--- Data records ---

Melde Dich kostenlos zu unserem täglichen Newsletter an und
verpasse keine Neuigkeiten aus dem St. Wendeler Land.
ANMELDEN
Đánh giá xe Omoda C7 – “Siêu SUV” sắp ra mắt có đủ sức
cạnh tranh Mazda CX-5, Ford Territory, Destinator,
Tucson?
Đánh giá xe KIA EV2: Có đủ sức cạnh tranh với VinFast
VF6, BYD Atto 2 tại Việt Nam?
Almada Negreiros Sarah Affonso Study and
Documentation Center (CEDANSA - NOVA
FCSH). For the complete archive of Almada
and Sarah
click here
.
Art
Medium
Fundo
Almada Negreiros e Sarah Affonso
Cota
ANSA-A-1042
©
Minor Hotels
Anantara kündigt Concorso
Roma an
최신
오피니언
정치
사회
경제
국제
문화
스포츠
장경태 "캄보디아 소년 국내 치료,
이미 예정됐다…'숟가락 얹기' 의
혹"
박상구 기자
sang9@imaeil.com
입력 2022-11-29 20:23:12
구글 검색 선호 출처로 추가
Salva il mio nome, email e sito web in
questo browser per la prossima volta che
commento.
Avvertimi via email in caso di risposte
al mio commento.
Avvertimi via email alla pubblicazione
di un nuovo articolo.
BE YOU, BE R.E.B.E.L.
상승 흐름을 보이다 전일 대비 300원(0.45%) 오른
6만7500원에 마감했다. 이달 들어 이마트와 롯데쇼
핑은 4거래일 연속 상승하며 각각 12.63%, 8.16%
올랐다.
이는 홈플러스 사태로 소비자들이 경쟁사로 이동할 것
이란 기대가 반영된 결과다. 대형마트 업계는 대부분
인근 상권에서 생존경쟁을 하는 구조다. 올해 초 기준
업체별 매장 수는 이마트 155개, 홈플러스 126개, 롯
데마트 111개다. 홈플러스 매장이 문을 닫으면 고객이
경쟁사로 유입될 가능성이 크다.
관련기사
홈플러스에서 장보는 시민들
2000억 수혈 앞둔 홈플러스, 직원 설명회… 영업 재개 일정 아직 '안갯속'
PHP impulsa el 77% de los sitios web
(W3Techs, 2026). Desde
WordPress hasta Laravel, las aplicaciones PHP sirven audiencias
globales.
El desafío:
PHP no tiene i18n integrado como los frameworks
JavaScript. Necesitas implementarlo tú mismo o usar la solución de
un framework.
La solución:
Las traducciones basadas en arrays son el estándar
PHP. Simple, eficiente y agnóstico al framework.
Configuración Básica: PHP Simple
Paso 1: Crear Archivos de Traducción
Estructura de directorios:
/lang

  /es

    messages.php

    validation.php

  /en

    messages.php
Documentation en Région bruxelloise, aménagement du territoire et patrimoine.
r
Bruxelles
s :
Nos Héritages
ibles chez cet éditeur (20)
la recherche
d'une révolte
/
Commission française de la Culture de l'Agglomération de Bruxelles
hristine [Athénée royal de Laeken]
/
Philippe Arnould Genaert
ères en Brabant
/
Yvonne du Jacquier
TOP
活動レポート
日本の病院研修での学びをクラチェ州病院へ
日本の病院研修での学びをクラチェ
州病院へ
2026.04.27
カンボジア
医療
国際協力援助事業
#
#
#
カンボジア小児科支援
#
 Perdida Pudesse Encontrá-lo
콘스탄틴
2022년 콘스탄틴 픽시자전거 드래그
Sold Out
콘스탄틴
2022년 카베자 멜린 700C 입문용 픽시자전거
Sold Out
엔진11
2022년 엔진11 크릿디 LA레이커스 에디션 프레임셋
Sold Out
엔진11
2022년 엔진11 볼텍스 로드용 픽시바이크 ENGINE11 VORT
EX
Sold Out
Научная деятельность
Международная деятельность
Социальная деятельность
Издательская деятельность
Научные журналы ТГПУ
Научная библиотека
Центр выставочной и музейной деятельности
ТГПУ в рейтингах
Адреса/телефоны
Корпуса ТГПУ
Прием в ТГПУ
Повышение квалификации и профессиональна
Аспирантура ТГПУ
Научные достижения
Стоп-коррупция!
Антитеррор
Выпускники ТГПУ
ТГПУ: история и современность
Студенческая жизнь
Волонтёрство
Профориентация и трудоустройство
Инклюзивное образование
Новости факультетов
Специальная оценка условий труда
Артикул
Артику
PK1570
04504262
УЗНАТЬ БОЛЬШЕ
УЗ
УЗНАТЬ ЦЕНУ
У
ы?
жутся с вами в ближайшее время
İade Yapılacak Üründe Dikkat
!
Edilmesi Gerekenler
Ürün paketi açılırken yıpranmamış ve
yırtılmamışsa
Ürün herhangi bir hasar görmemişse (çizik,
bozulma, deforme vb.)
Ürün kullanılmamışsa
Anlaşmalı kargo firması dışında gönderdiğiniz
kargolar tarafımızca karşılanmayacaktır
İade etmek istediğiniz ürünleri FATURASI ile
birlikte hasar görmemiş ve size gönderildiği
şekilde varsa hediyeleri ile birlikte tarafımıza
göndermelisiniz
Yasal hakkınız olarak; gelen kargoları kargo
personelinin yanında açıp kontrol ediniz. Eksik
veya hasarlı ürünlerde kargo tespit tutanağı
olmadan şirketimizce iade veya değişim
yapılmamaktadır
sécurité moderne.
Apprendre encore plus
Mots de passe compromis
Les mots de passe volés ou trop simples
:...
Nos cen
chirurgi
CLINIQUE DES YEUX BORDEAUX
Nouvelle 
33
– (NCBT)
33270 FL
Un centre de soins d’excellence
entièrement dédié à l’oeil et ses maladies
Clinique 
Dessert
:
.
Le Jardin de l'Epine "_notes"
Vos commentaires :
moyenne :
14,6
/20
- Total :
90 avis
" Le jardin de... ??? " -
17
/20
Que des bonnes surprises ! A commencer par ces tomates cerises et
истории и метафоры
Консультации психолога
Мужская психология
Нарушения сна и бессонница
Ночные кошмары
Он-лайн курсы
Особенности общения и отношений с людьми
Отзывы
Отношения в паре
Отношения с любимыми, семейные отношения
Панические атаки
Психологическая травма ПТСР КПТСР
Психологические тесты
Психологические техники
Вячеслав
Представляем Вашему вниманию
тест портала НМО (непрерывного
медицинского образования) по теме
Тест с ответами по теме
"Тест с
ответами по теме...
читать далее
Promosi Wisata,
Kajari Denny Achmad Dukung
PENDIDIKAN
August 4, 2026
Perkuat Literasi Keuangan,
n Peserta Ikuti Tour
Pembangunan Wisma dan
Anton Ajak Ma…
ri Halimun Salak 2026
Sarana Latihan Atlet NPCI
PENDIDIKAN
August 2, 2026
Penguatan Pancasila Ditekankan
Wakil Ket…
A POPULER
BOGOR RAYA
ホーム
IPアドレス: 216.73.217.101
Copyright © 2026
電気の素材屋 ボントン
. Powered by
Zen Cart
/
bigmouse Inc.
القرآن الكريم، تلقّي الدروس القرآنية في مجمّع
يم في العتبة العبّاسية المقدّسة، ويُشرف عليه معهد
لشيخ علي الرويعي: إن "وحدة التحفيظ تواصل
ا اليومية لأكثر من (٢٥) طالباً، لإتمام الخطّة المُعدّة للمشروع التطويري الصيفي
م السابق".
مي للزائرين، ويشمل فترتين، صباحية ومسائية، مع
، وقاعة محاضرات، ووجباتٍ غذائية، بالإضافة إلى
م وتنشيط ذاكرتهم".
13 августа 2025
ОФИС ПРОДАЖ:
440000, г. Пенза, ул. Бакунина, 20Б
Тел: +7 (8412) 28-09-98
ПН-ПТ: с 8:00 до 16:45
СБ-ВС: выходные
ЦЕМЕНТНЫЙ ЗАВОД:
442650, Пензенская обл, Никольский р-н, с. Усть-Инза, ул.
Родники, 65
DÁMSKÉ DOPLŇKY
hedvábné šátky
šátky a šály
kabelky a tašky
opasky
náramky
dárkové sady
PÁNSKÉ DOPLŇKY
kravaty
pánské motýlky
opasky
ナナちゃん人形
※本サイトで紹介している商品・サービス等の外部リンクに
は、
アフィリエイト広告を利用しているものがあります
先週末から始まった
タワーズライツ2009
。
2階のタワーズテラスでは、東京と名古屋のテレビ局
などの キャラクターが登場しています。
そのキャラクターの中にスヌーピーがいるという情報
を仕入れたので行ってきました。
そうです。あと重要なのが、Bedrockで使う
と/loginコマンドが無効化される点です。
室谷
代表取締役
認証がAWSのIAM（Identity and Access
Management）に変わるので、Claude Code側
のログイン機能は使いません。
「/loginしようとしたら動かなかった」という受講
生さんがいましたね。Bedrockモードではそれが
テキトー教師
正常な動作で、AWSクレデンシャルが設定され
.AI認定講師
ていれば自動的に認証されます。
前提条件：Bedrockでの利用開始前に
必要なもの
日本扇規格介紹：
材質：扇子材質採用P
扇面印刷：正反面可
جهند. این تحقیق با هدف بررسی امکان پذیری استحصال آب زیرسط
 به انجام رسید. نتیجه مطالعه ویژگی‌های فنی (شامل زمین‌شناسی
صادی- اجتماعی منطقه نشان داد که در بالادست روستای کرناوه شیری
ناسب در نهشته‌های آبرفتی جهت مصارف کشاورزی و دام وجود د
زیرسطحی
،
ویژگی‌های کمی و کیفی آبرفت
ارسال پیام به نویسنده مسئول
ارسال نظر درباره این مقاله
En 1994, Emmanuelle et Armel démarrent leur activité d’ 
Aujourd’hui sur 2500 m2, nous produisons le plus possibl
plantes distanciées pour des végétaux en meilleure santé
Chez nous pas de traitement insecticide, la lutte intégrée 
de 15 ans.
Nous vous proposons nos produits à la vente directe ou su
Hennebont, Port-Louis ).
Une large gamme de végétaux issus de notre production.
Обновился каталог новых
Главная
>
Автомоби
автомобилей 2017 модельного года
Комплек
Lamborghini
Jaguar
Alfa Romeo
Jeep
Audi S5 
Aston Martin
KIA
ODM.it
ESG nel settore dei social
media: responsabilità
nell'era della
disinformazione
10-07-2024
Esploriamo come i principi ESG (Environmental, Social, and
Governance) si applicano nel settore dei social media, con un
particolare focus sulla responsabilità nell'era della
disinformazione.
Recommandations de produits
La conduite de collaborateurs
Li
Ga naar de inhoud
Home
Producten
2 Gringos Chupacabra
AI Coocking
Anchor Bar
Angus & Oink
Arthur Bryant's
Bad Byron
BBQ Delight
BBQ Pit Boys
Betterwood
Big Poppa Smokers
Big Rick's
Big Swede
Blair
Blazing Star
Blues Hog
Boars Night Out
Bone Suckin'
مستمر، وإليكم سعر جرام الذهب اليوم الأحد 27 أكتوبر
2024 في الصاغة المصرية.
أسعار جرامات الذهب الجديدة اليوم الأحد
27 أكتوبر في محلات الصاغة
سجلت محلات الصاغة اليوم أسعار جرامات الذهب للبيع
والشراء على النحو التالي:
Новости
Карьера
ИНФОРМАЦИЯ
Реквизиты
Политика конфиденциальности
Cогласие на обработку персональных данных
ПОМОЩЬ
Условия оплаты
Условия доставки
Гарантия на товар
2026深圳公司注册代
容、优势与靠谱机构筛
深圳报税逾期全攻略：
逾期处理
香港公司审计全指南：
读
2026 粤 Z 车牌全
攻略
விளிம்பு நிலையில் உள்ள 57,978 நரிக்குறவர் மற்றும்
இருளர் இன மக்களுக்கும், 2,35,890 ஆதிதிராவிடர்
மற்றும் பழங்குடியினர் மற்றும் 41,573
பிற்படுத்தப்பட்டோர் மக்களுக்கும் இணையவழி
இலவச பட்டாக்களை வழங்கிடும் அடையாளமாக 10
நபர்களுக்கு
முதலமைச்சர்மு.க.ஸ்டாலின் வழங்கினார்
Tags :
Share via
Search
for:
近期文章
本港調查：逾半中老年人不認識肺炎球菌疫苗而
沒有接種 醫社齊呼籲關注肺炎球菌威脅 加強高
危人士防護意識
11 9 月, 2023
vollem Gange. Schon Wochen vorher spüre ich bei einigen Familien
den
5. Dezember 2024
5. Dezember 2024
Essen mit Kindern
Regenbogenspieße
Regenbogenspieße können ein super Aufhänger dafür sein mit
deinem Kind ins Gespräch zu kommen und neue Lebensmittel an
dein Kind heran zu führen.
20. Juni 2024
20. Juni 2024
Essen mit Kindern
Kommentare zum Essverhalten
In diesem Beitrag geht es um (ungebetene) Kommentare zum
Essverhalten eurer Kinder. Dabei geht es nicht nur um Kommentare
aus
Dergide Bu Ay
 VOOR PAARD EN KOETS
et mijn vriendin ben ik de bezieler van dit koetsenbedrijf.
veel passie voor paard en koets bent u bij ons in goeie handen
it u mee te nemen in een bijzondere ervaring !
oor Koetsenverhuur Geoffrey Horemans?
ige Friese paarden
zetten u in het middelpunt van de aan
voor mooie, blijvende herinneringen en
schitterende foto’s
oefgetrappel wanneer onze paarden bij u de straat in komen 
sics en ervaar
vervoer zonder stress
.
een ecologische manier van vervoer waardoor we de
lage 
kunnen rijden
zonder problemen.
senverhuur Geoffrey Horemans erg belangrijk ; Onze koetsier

---

Task details:
Write out exactly the lines from the start of the material through the line with "al mio commento.". No other output is expected.

Solution to this exercise:
Melde Dich kostenlos zu unserem täglichen Newsletter an und
verpasse keine Neuigkeiten aus dem St. Wendeler Land.
ANMELDEN
Đánh giá xe Omoda C7 – “Siêu SUV” sắp ra mắt có đủ sức
cạnh tranh Mazda CX-5, Ford Territory, Destinator,
Tucson?
Đánh giá xe KIA EV2: Có đủ sức cạnh tranh với VinFast
VF6, BYD Atto 2 tại Việt Nam?
Almada Negreiros Sarah Affonso Study and
Documentation Center (CEDANSA - NOVA
FCSH). For the complete archive of Almada
and Sarah
click here
.
Art
Medium
Fundo
Almada Negreiros e Sarah Affonso
Cota
ANSA-A-1042
©
Minor Hotels
Anantara kündigt Concorso
Roma an
최신
오피니언
정치
사회
경제
국제
문화
스포츠
장경태 "캄보디아 소년 국내 치료,
이미 예정됐다…'숟가락 얹기' 의
혹"
박상구 기자
sang9@imaeil.com
입력 2022-11-29 20:23:12
구글 검색 선호 출처로 추가
Salva il mio nome, email e sito web in
questo browser per la prossima volta che
commento.
Avvertimi via email in caso di risposte
al mio commento.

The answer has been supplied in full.